_EXERCISE INPUT_
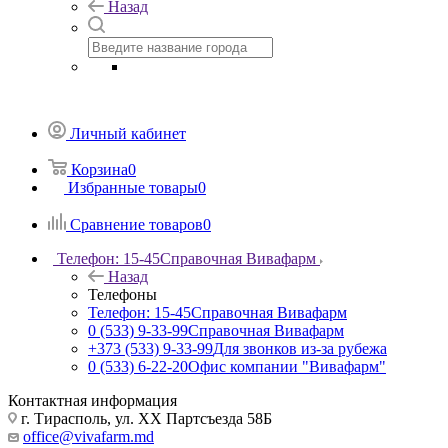
Назад
Личный кабинет
Корзина
0
Избранные товары
0
Сравнение товаров
0
Телефон: 15-45
Справочная Вивафарм
Назад
Телефоны
Телефон: 15-45
Справочная Вивафарм
0 (533) 9-33-99
Справочная Вивафарм
+373 (533) 9-33-99
Для звонков из-за рубежа
0 (533) 6-22-20
Офис компании "Вивафарм"
Контактная информация
г. Тирасполь, ул. ХХ Партсъезда 58Б
office@vivafarm.md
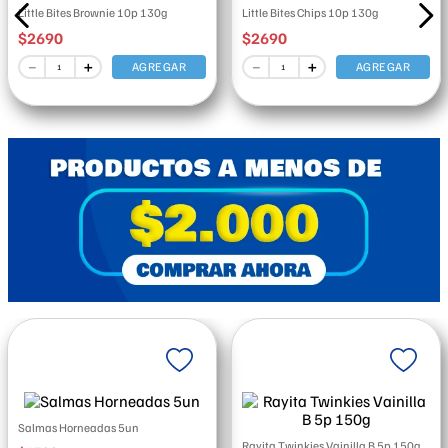
Little Bites Brownie 10p 130g
Little Bites Chips 10p 130g
$
2690
$
2690
－
＋
－
＋
AGREGAR
AGREGAR
Salmas Horneadas 5un
Rayita Twinkies Vainilla B 5p 150g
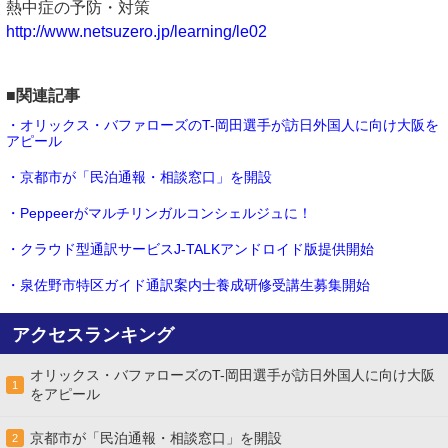
熱中症の予防・対策
http://www.netsuzero.jp/learning/le02
■関連記事
・オリックス・バファローズのT-岡田選手が訪日外国人に向け大阪を
アピール
・京都市が「民泊通報・相談窓口」を開設
・Peppeerがマルチリンガルコンシェルジュに！
・クラウド型通訳サービスJ-TALKアンドロイド版提供開始
・泉佐野市特区ガイド通訳案内士養成研修受講生募集開始
アクセスランキング
オリックス・バファローズのT-岡田選手が訪日外国人に向け大阪
1
をアピール
京都市が「民泊通報・相談窓口」を開設
2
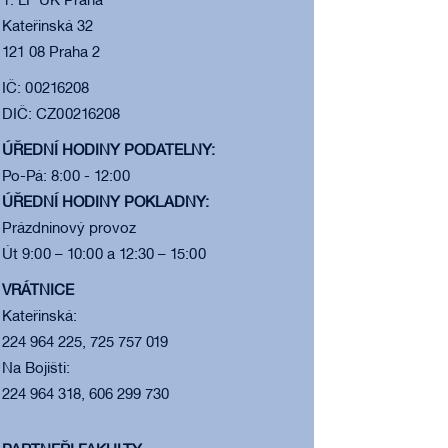
1. LF UK Praha
Kateřinská 32
121 08 Praha 2
IČ: 00216208
DIČ: CZ00216208
ÚŘEDNÍ HODINY PODATELNY:
Po-Pá: 8:00 - 12:00
ÚŘEDNÍ HODINY POKLADNY:
Prázdninový provoz
Út 9:00 – 10:00 a 12:30 – 15:00
VRÁTNICE
Kateřinská:
224 964 225, 725 757 019
Na Bojišti:
224 964 318, 606 299 730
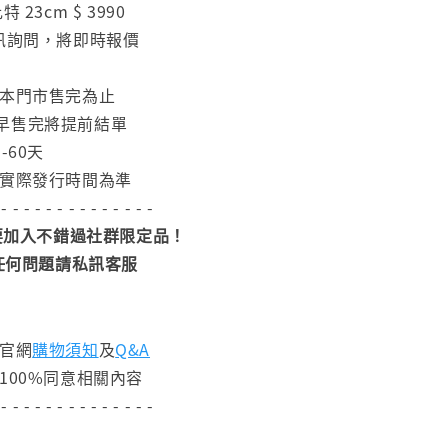
 23cm $ 3990
私訊詢問，將即時報價
日本門市售完為止
早售完將提前結單
-60天
依實際發行時間為準
 - - - - - - - - - - - - - -
加入不錯過社群限定品！
任何問題請私訊客服
閱官網
購物須知
及
Q&A
100%同意相關內容
 - - - - - - - - - - - - - -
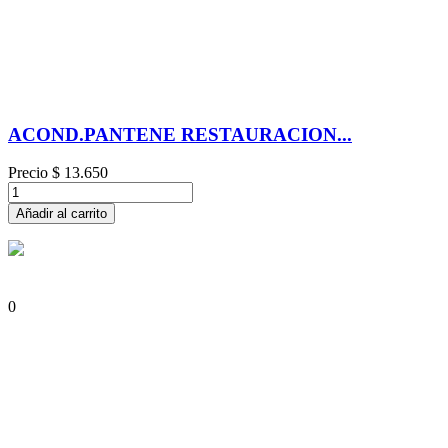
ACOND.PANTENE RESTAURACION...
Precio
$ 13.650
Añadir al carrito
0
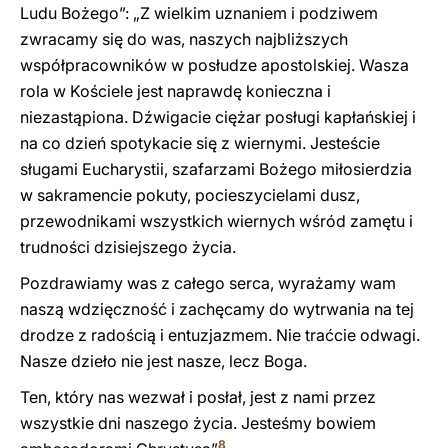
Ludu Bożego”: „Z wielkim uznaniem i podziwem
zwracamy się do was, naszych najbliższych
współpracowników w posłudze apostolskiej. Wasza
rola w Kościele jest naprawdę konieczna i
niezastąpiona. Dźwigacie ciężar posługi kapłańskiej i
na co dzień spotykacie się z wiernymi. Jesteście
sługami Eucharystii, szafarzami Bożego miłosierdzia
w sakramencie pokuty, pocieszycielami dusz,
przewodnikami wszystkich wiernych wśród zamętu i
trudności dzisiejszego życia.
Pozdrawiamy was z całego serca, wyrażamy wam
naszą wdzięczność i zachęcamy do wytrwania na tej
drodze z radością i entuzjazmem. Nie traćcie odwagi.
Nasze dzieło nie jest nasze, lecz Boga.
Ten, który nas wezwał i posłał, jest z nami przez
wszystkie dni naszego życia. Jesteśmy bowiem
8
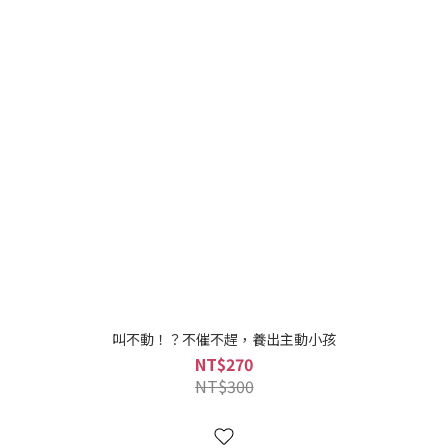
叫不動！？不催不趕，養出主動小孩
NT$270
NT$300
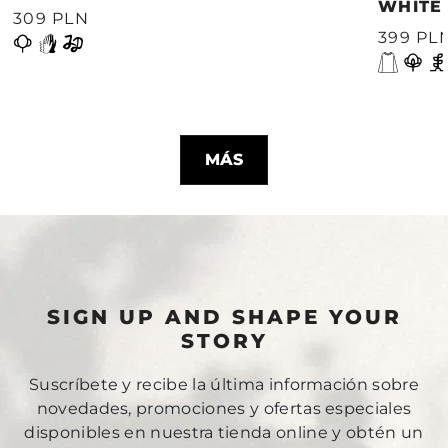
WHITE
309 PLN
399 PL
MÁS
SIGN UP AND SHAPE YOUR
STORY
Suscríbete y recibe la última información sobre
novedades, promociones y ofertas especiales
disponibles en nuestra tienda online y obtén un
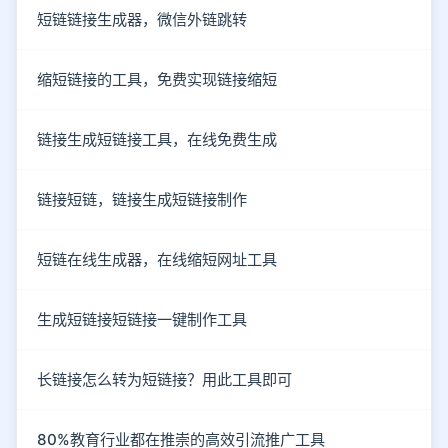
短链链接生成器，微信外链跳转
缩短链接的工具，免费实现链接缩短
链接生成短链接工具，在线免费生成
链接短链，链接生成短链接制作
短链在线生成器，在线缩短网址工具
生成短链接短链接一键制作工具
长链接怎么转为短链接？用此工具即可
80%教育行业都在推崇的高效引流推广工具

_TASK ITEM_
Set down the entries above word for word, but drop any image.

_ANSWER SECTION_
Назад
Личный кабинет
Корзина
0
Избранные товары
0
Сравнение товаров
0
Телефон: 15-45
Справочная Вивафарм
Назад
Телефоны
Телефон: 15-45
Справочная Вивафарм
0 (533) 9-33-99
Справочная Вивафарм
+373 (533) 9-33-99
Для звонков из-за рубежа
0 (533) 6-22-20
Офис компании "Вивафарм"
Контактная информация
г. Тирасполь, ул. ХХ Партсъезда 58Б
office@vivafarm.md
Little Bites Brownie 10p 130g
Little Bites Chips 10p 130g
$
2690
$
2690
－
＋
－
＋
AGREGAR
AGREGAR
Salmas Horneadas 5un
Rayita Twinkies Vainilla B 5p 150g
熱中症の予防・対策
http://www.netsuzero.jp/learning/le02
■関連記事
・オリックス・バファローズのT-岡田選手が訪日外国人に向け大阪を
アピール
・京都市が「民泊通報・相談窓口」を開設
・Peppeerがマルチリンガルコンシェルジュに！
・クラウド型通訳サービスJ-TALKアンドロイド版提供開始
・泉佐野市特区ガイド通訳案内士養成研修受講生募集開始
アクセスランキング
オリックス・バファローズのT-岡田選手が訪日外国人に向け大阪
1
をアピール
京都市が「民泊通報・相談窓口」を開設
2
1. LF UK Praha
Kateřinská 32
121 08 Praha 2
IČ: 00216208
DIČ: CZ00216208
ÚŘEDNÍ HODINY PODATELNY:
Po-Pá: 8:00 - 12:00
ÚŘEDNÍ HODINY POKLADNY:
Prázdninový provoz
Út 9:00 – 10:00 a 12:30 – 15:00
VRÁTNICE
Kateřinská:
224 964 225, 725 757 019
Na Bojišti:
224 964 318, 606 299 730
 23cm $ 3990
私訊詢問，將即時報價
日本門市售完為止
早售完將提前結單
-60天
依實際發行時間為準
 - - - - - - - - - - - - - -
加入不錯過社群限定品！
任何問題請私訊客服
閱官網
購物須知
及
Q&A
100%同意相關內容
 - - - - - - - - - - - - - -
ACOND.PANTENE RESTAURACION...
Precio
$ 13.650
Añadir al carrito
0
Ludu Bożego”: „Z wielkim uznaniem i podziwem
zwracamy się do was, naszych najbliższych
współpracowników w posłudze apostolskiej. Wasza
rola w Kościele jest naprawdę konieczna i
niezastąpiona. Dźwigacie ciężar posługi kapłańskiej i
na co dzień spotykacie się z wiernymi. Jesteście
sługami Eucharystii, szafarzami Bożego miłosierdzia
w sakramencie pokuty, pocieszycielami dusz,
przewodnikami wszystkich wiernych wśród zamętu i
trudności dzisiejszego życia.
Pozdrawiamy was z całego serca, wyrażamy wam
naszą wdzięczność i zachęcamy do wytrwania na tej
drodze z radością i entuzjazmem. Nie traćcie odwagi.
Nasze dzieło nie jest nasze, lecz Boga.
Ten, który nas wezwał i posłał, jest z nami przez
wszystkie dni naszego życia. Jesteśmy bowiem
8
叫不動！？不催不趕，養出主動小孩
NT$270
NT$300
WHITE
309 PLN
399 PL
MÁS
SIGN UP AND SHAPE YOUR
STORY
Suscríbete y recibe la última información sobre
novedades, promociones y ofertas especiales
disponibles en nuestra tienda online y obtén un
短链链接生成器，微信外链跳转
缩短链接的工具，免费实现链接缩短
链接生成短链接工具，在线免费生成
链接短链，链接生成短链接制作
短链在线生成器，在线缩短网址工具
生成短链接短链接一键制作工具
长链接怎么转为短链接？用此工具即可
80%教育行业都在推崇的高效引流推广工具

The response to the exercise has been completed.